WILLMAR -- This summer was one of the more pleasant summers in many years -- not too hot, humid or rainy.

It wasn't that great for ducks.

After a wet spring with plenty of wetlands for ducks to rest, those small bodies of water dried up as we entered the summer months and haven't come back as the state waterfowl hunting season begins today.

"We looked at a lot of water, or lack thereof. Around here it doesn't look good," said Jeff Miller of the Department of Natural Resources' Wildlife office at Sibley State Park. "One of the things is the drought. It looked good this spring, but the water left and they became prey to predators. Not only that, but the teal and woodies left with the last pocket of wind."

The teal and wood ducks are normally the backbone of the early duck season. After they leave, mallards and other, hardier ducks fly in to take rests as they proceed south for warmer weather.

Josh Kavanagh, a regional biologist for Ducks Unlimited, said a lot of the smaller wetlands will probably be barren, but look for the larger ones to find ducks.

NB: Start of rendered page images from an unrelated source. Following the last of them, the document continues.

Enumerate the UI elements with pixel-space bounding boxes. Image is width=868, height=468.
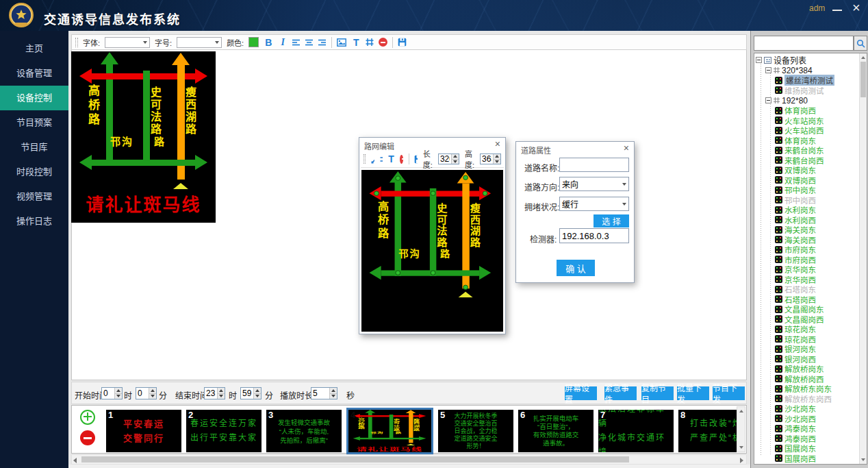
action-button[interactable]: 节目下发 <box>713 386 745 400</box>
scroll-up-icon[interactable] <box>737 408 745 415</box>
program-thumbnail[interactable]: 5大力开展秋冬季交通安全整治百日会战，全力稳定道路交通安全形势！ <box>438 410 513 452</box>
tree-device[interactable]: 邗中岗东 <box>754 185 859 195</box>
spin-down-icon[interactable] <box>254 393 261 399</box>
remove-program-button[interactable] <box>80 430 95 445</box>
network-node[interactable] <box>431 191 436 196</box>
scroll-up-icon[interactable] <box>860 54 867 61</box>
tree-device[interactable]: 沙北岗西 <box>754 414 859 424</box>
tree-device[interactable]: 来鹤台岗西 <box>754 156 859 166</box>
scroll-down-icon[interactable] <box>737 444 745 451</box>
delete-icon[interactable] <box>379 38 387 47</box>
tree-vertical-scrollbar[interactable] <box>859 53 867 464</box>
tree-device[interactable]: 石塔岗东 <box>754 284 859 295</box>
spin-down-icon[interactable] <box>218 393 225 399</box>
tree-device[interactable]: 解放桥岗西 <box>754 374 859 384</box>
height-input[interactable] <box>481 154 493 164</box>
image-icon[interactable] <box>337 38 346 47</box>
close-icon[interactable]: × <box>624 143 629 153</box>
spin-up-icon[interactable] <box>254 388 261 393</box>
close-icon[interactable]: × <box>495 138 500 149</box>
tree-device[interactable]: 海关岗西 <box>754 235 859 245</box>
junction-icon[interactable] <box>380 155 383 164</box>
tree-device[interactable]: 京华岗东 <box>754 264 859 275</box>
toolbar-drag-handle[interactable] <box>363 154 366 164</box>
road-direction-select[interactable]: 来向 <box>559 177 629 191</box>
tree-device[interactable]: 螺丝湾桥测试 <box>754 75 859 86</box>
align-right-icon[interactable] <box>318 38 327 47</box>
sidebar-item[interactable]: 设备管理 <box>0 61 68 86</box>
user-name[interactable]: adm <box>809 3 825 13</box>
start-minute-input[interactable] <box>136 388 149 399</box>
end-minute-input[interactable] <box>241 388 253 399</box>
network-node[interactable] <box>396 175 401 180</box>
end-hour-input[interactable] <box>205 388 217 399</box>
action-button[interactable]: 紧急事件 <box>604 386 637 400</box>
spin-up-icon[interactable] <box>149 388 156 393</box>
search-button[interactable] <box>854 36 867 51</box>
scrollbar-thumb[interactable] <box>860 62 866 97</box>
draw-road-icon[interactable] <box>371 155 374 164</box>
tree-device[interactable]: 市府岗西 <box>754 255 859 265</box>
tree-device[interactable]: 市府岗东 <box>754 245 859 255</box>
color-swatch[interactable] <box>248 37 259 47</box>
tree-device[interactable]: 石塔岗西 <box>754 295 859 305</box>
spin-down-icon[interactable] <box>115 393 122 399</box>
road-name-input[interactable] <box>559 158 629 172</box>
action-button[interactable]: 复制节目 <box>641 386 674 400</box>
program-thumbnail[interactable]: 2春运安全连万家出行平安靠大家 <box>186 410 261 452</box>
italic-button[interactable]: I <box>278 37 288 48</box>
program-thumbnail[interactable]: 4高桥路史可法路瘦西湖路邗沟路请礼让斑马线 <box>346 408 433 454</box>
spin-up-icon[interactable] <box>330 388 337 393</box>
tree-device[interactable]: 京华岗西 <box>754 275 859 285</box>
network-node[interactable] <box>374 191 379 196</box>
network-node[interactable] <box>463 175 468 180</box>
tree-device[interactable]: 双博岗东 <box>754 165 859 175</box>
tree-device[interactable]: 体育岗西 <box>754 106 859 116</box>
duration-input[interactable] <box>311 388 329 399</box>
scrollbar-thumb[interactable] <box>81 456 629 463</box>
bold-button[interactable]: B <box>264 37 273 48</box>
length-input[interactable] <box>439 154 451 164</box>
spin-down-icon[interactable] <box>149 393 156 399</box>
minimize-icon[interactable] <box>832 10 842 11</box>
text-tool-icon[interactable]: T <box>388 153 394 164</box>
tree-device[interactable]: 火车站岗东 <box>754 116 859 126</box>
tree-device[interactable]: 水利岗东 <box>754 205 859 215</box>
tree-device[interactable]: 琼花岗西 <box>754 334 859 345</box>
program-thumbnail[interactable]: 8打击改装“炸严查严处“机 <box>678 410 738 452</box>
tree-device[interactable]: 文昌阁岗西 <box>754 315 859 325</box>
align-center-icon[interactable] <box>305 38 314 47</box>
close-icon[interactable]: × <box>852 0 860 16</box>
confirm-button[interactable]: 确 认 <box>557 260 595 276</box>
collapse-icon[interactable] <box>765 97 771 103</box>
network-node[interactable] <box>396 270 401 275</box>
sidebar-item[interactable]: 视频管理 <box>0 184 68 209</box>
program-thumbnail[interactable]: 7依法治理非标车辆净化城市交通环境 <box>598 410 674 452</box>
end-hour-spinner[interactable] <box>204 387 225 399</box>
tree-device[interactable]: 文昌阁岗东 <box>754 304 859 315</box>
align-left-icon[interactable] <box>292 38 301 47</box>
font-select[interactable] <box>105 37 150 48</box>
spin-up-icon[interactable] <box>115 388 122 393</box>
spin-down-icon[interactable] <box>452 159 459 164</box>
sidebar-item[interactable]: 节目库 <box>0 135 68 160</box>
start-hour-input[interactable] <box>102 388 114 399</box>
tree-group[interactable]: 192*80 <box>754 95 859 106</box>
sidebar-item[interactable]: 操作日志 <box>0 209 68 234</box>
collapse-icon[interactable] <box>765 67 771 73</box>
length-spinner[interactable] <box>438 153 459 164</box>
strip-horizontal-scrollbar[interactable] <box>71 454 747 465</box>
select-detector-button[interactable]: 选 择 <box>593 214 629 227</box>
tree-device[interactable]: 银河岗西 <box>754 354 859 365</box>
action-button[interactable]: 屏幕设置 <box>565 386 597 400</box>
scroll-down-icon[interactable] <box>860 456 867 463</box>
spin-down-icon[interactable] <box>494 159 500 164</box>
tree-device[interactable]: 鸿泰岗东 <box>754 423 859 434</box>
tree-device[interactable]: 琼花岗东 <box>754 324 859 334</box>
tree-device[interactable]: 鸿泰岗西 <box>754 434 859 444</box>
height-spinner[interactable] <box>480 153 501 164</box>
tree-device[interactable]: 火车站岗西 <box>754 125 859 136</box>
tree-group[interactable]: 320*384 <box>754 65 859 75</box>
size-select[interactable] <box>177 37 222 48</box>
toolbar-drag-handle[interactable] <box>75 38 78 47</box>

"It's a little bit drier this year. I have seen some teal and wood ducks but not mallards yet," he said. "It seems like there's pockets of birds. You will run across pockets of wetlands that hold a lot of birds and others that don't hold any. The healthier wetlands that can hold more food, you will see some birds."

The dry summer also had an affect on geese. Just drive around Willmar to the usual hangouts around Foot and Willmar lakes and there's a marked difference.

"The early goose season has been bad. People that had been out have said that there aren't any geese around," said Miller. "It's noticeable around Willmar, because the geese aren't out like they normally are at this time of year."

But never fear. As the temperatures fall and the winds decide to bring more of autumn with them, there will be more opportunities.

"Birds are going to push through," Kavanagh said. "There's the refuge at Lac qui Parle and birds are building up there right now. Wood ducks, teal and some mallards. It peaks in mid-October."